• [WHAT THE EXERCISE ASKS] Your response is a verbatim copy of the listing, stripped of its images.

━━━

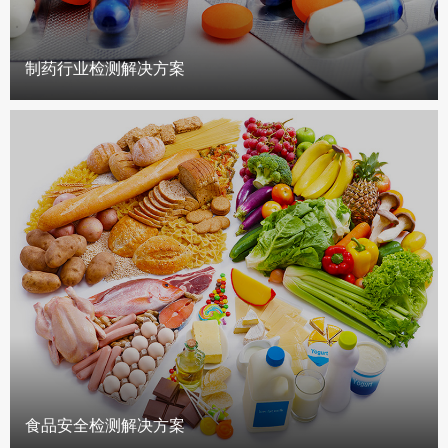
制药行业检测解决方案
食品安全检测解决方案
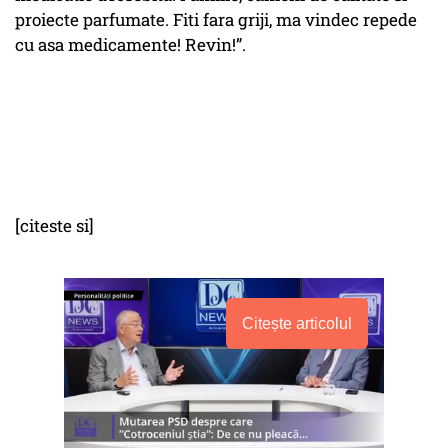
proiecte parfumate. Fiti fara griji, ma vindec repede
cu asa medicamente! Revin!”.
[citeste si]
Citește articolul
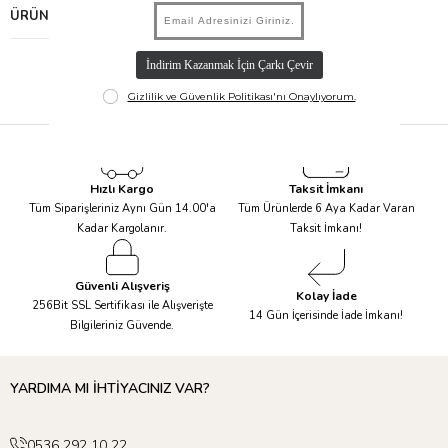
ÜRÜN ÖNERILERI
Hızlı Kargo
Taksit İmkanı
Tüm Siparişleriniz Aynı Gün 14.00'a
Tüm Ürünlerde 6 Aya Kadar Varan
Kadar Kargolanır.
Taksit İmkanı!
Güvenli Alışveriş
Kolay İade
256Bit SSL Sertifikası ile Alışverişte
14 Gün İçerisinde İade İmkanı!
Bilgileriniz Güvende.
YARDIMA MI İHTİYACINIZ VAR?
0536 292 10 22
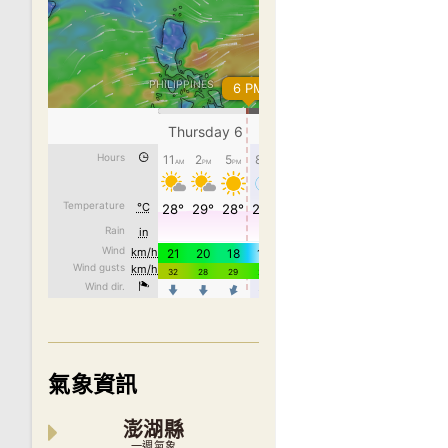
氣象資訊
澎湖縣
一週氣象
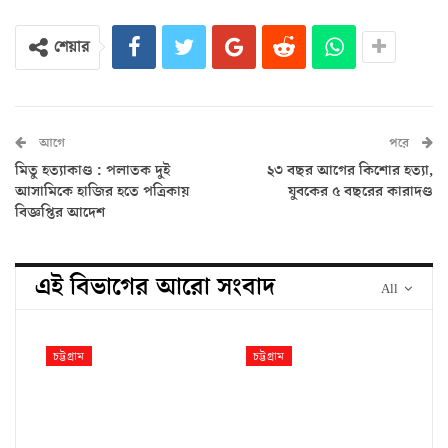
শেয়ার
আগে
পরে
মিতু হত্যাকাণ্ড : পলাতক দুই
২৩ বছর আগের কিশোর হত্যা,
আসামিকে হাজির হতে পত্রিকায়
যুবকের ৫ বছরের কারাদণ্ড
বিজ্ঞপ্তির আদেশ
এই বিভাগের আরো সংবাদ
All
চট্টগ্রাম
চট্টগ্রাম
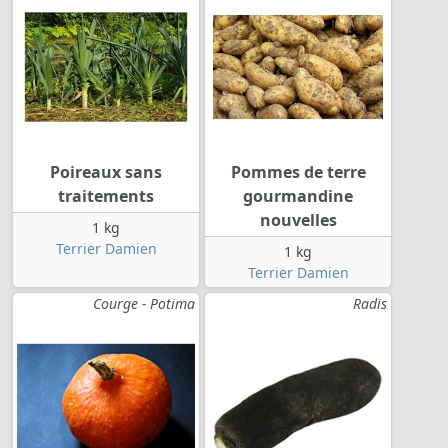
Poireaux sans
Pommes de terre
traitements
gourmandine
nouvelles
1 kg
Terrier Damien
1 kg
Terrier Damien
Courge - Potima
Radis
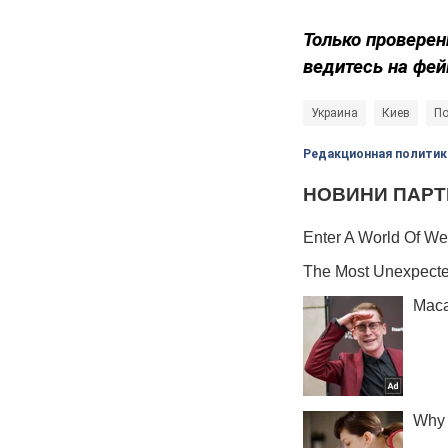
Только проверен
ведитесь на фей
Украина
Киев
По
Редакционная политик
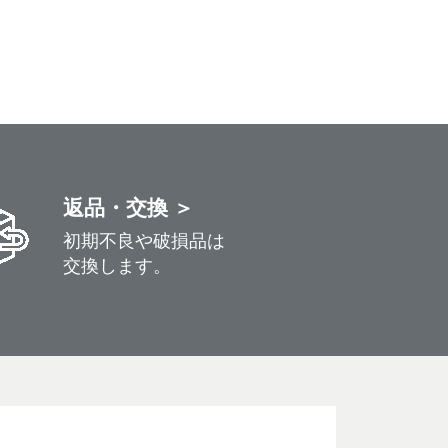
返品・交換 ＞
初期不良や破損品は
交換します。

━━━

• [EXPECTED OUTPUT]
制药行业检测解决方案
食品安全检测解决方案
proiecte parfumate. Fiti fara griji, ma vindec repede
cu asa medicamente! Revin!”.
[citeste si]
Citește articolul
ÜRÜN ÖNERILERI
Hızlı Kargo
Taksit İmkanı
Tüm Siparişleriniz Aynı Gün 14.00'a
Tüm Ürünlerde 6 Aya Kadar Varan
Kadar Kargolanır.
Taksit İmkanı!
Güvenli Alışveriş
Kolay İade
256Bit SSL Sertifikası ile Alışverişte
14 Gün İçerisinde İade İmkanı!
Bilgileriniz Güvende.
YARDIMA MI İHTİYACINIZ VAR?
0536 292 10 22
氣象資訊
澎湖縣
一週氣象
শেয়ার
আগে
পরে
মিতু হত্যাকাণ্ড : পলাতক দুই
২৩ বছর আগের কিশোর হত্যা,
আসামিকে হাজির হতে পত্রিকায়
যুবকের ৫ বছরের কারাদণ্ড
বিজ্ঞপ্তির আদেশ
এই বিভাগের আরো সংবাদ
All
চট্টগ্রাম
চট্টগ্রাম
Poireaux sans
Pommes de terre
traitements
gourmandine
nouvelles
1 kg
Terrier Damien
1 kg
Terrier Damien
Courge - Potima
Radis
Только проверен
ведитесь на фей
Украина
Киев
По
Редакционная политик
返品・交換 ＞
初期不良や破損品は
交換します。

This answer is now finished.